Entre os empreendimentos de destaque está a Lion Mining, sexta maior exportadora de minério de ferro do país. A empresa opera em Piripiri, com capacidade de 2 milhões de toneladas anuais e mais de 90 direitos minerários distribuídos em 110 mil hectares. A proximidade com o Porto de Luís Correia, a menos de 100 km, garante eficiência logística e amplia a competitividade do negócio.
Outro projeto que coloca o estado em evidência é o Projeto Piauí Níquel, localizado em Capitão Gervásio Oliveira. Considerado um dos mais modernos do país, o empreendimento prevê um investimento superior a US$ 1 bilhão e uma produção anual estimada em 28 mil toneladas de níquel e 1 mil tonelada de cobalto, metais fundamentais para a cadeia global de baterias e para a transição energética. A fase de implantação deve gerar cerca de 3.500 empregos diretos e indiretos.
Em Paulistana, a Bemisa (Brasil Exploração Mineral S.A.) lidera o Projeto Planalto Piauí, uma das maiores reservas minerais do Brasil, com 1,2 bilhão de toneladas de minério de ferro. A expectativa é produzir 15 milhões de toneladas anuais de pellet feed, com teor de ferro de 70%, colocando o Piauí entre os maiores produtores de minério de alta qualidade do mundo.
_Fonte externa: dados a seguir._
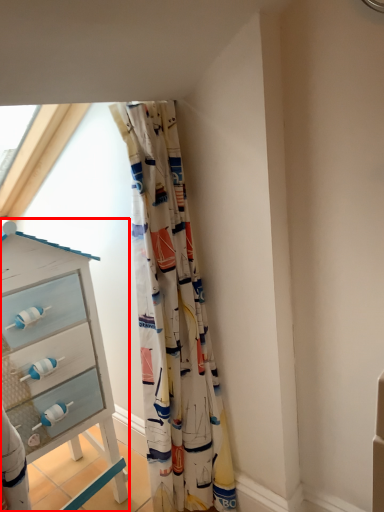 Question: From the image's perspective, where is chest of drawers (annotated by the red box) located in relation to curtain in the image?

Choices:
 (A) above
 (B) below

Answer: (B) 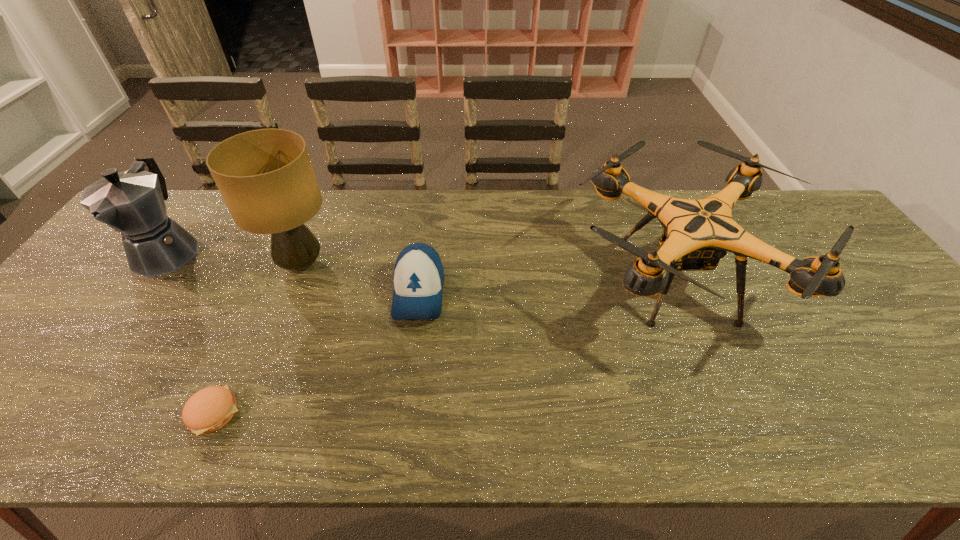 Find the location of `free spot between the fourth object from left to right and the patty`. free spot between the fourth object from left to right and the patty is located at coordinates (317, 353).

Identify the location of unoccupied position between the tallest object and the rightmost object. This screenshot has height=540, width=960. (489, 272).

Where is `vacant area that lies between the nearest object and the lampshade`? The width and height of the screenshot is (960, 540). vacant area that lies between the nearest object and the lampshade is located at coordinates (258, 339).

Identify which object is located as the third nearest to the lampshade. Please provide its 2D coordinates. Your answer should be formatted as a tuple, i.e. [(x, y)], where the tuple contains the x and y coordinates of a point satisfying the conditions above.

[(208, 410)]

Choose which object is the third nearest neighbor to the rightmost object. Please provide its 2D coordinates. Your answer should be formatted as a tuple, i.e. [(x, y)], where the tuple contains the x and y coordinates of a point satisfying the conditions above.

[(208, 410)]

The height and width of the screenshot is (540, 960). I want to click on vacant space that satisfies the following two spatial constraints: 1. at the spout of the patty; 2. on the right side of the coffeepot, so click(x=51, y=413).

Identify the location of blank area in the image that satisfies the following two spatial constraints: 1. at the spout of the shortest object; 2. on the right side of the leftmost object. (51, 413).

Locate an element on the screen. free space that satisfies the following two spatial constraints: 1. on the camera mount of the drone; 2. on the front-facing side of the baseball cap is located at coordinates (682, 293).

Where is `free space that satisfies the following two spatial constraints: 1. at the spout of the leftmost object; 2. on the right side of the patty`? free space that satisfies the following two spatial constraints: 1. at the spout of the leftmost object; 2. on the right side of the patty is located at coordinates (51, 413).

Identify the location of blank space that satisfies the following two spatial constraints: 1. on the camera mount of the rightmost object; 2. on the front-facing side of the baseball cap. (682, 293). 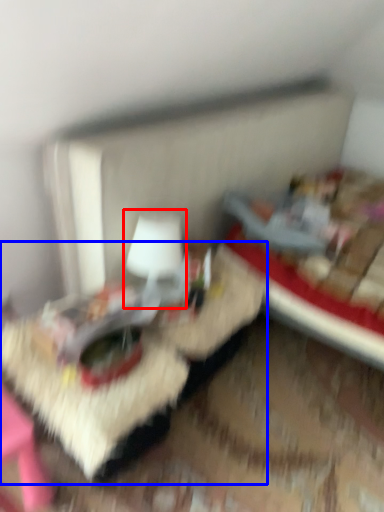 Question: Among these objects, which one is farthest to the camera, table lamp (highlighted by a red box) or table (highlighted by a blue box)?

Choices:
 (A) table lamp
 (B) table

Answer: (A)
Já em São Raimundo Nonato, a SRN Mineração desenvolve o Projeto Serrinha, com reserva estimada em 637 milhões de toneladas e produção inicial prevista de 2 milhões de toneladas por ano, adotando práticas sustentáveis de extração e valorizando o desenvolvimento local.
Sustentabilidade e futuro do setor
O vice-presidente de Mineração da Investe Piauí, Fernando Antonialli, destaca que o estado vive um momento decisivo:
“Estamos estruturando um ambiente que combina competitividade, sustentabilidade e inovação. O Piauí tem reservas minerais estratégicas e cabe à Investe potencializar essas riquezas, assegurando que elas se convertam em empregos, renda e desenvolvimento para o estado.”
Antonialli também ressaltou que a meta é ultrapassar 3 milhões de toneladas anuais de produção até 2027, consolidando o Piauí como referência em mineração responsável, inovação tecnológica e desenvolvimento sustentável.
Com investimentos crescentes, incentivos competitivos e posição estratégica próxima ao litoral, o Piauí se firma como um dos destinos mais promissores da mineração brasileira, abrindo caminho para um novo ciclo de crescimento econômico e industrial no Nordeste.